Sepal.Length,Sepal.Width,Petal.Length,Petal.Width,Species,Sepal.Ratio
<dbl>,<dbl>,<dbl>,<dbl>,<chr>,<dbl>
5.1,3.5,1.4,0.2,setosa,0.6862745
4.9,3.0,1.4,0.2,setosa,0.6122449
4.7,3.2,1.3,0.2,setosa,0.6808511
4.6,3.1,1.5,0.2,setosa,0.6739130
5.0,3.6,1.4,0.2,setosa,0.7200000
5.4,3.9,1.7,0.4,setosa,0.7222222
4.6,3.4,1.4,0.3,setosa,0.7391304
5.0,3.4,1.5,0.2,setosa,0.6800000
4.4,2.9,1.4,0.2,setosa,0.6590909
4.9,3.1,1.5,0.1,setosa,0.6326531


Now that we have two data frames loaded, let's check if they are the same.

In [11]:
identical(iris_mutate_txt, iris_mutate_csv)

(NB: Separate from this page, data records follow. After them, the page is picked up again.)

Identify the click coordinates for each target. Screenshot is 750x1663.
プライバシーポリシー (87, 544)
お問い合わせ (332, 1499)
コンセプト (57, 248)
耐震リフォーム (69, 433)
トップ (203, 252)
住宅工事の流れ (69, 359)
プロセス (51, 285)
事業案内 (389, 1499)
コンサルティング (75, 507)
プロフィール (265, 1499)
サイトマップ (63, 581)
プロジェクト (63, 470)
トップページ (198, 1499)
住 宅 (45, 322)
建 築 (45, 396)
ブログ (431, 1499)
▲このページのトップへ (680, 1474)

This shows that even though we saved the data in two formats, when we read the 
data back into R, the data frames are identical. 

So how you save your data is up to your preference, as long as you specify the correct parameters when saving and importing the data.

This concludes the data import/export module.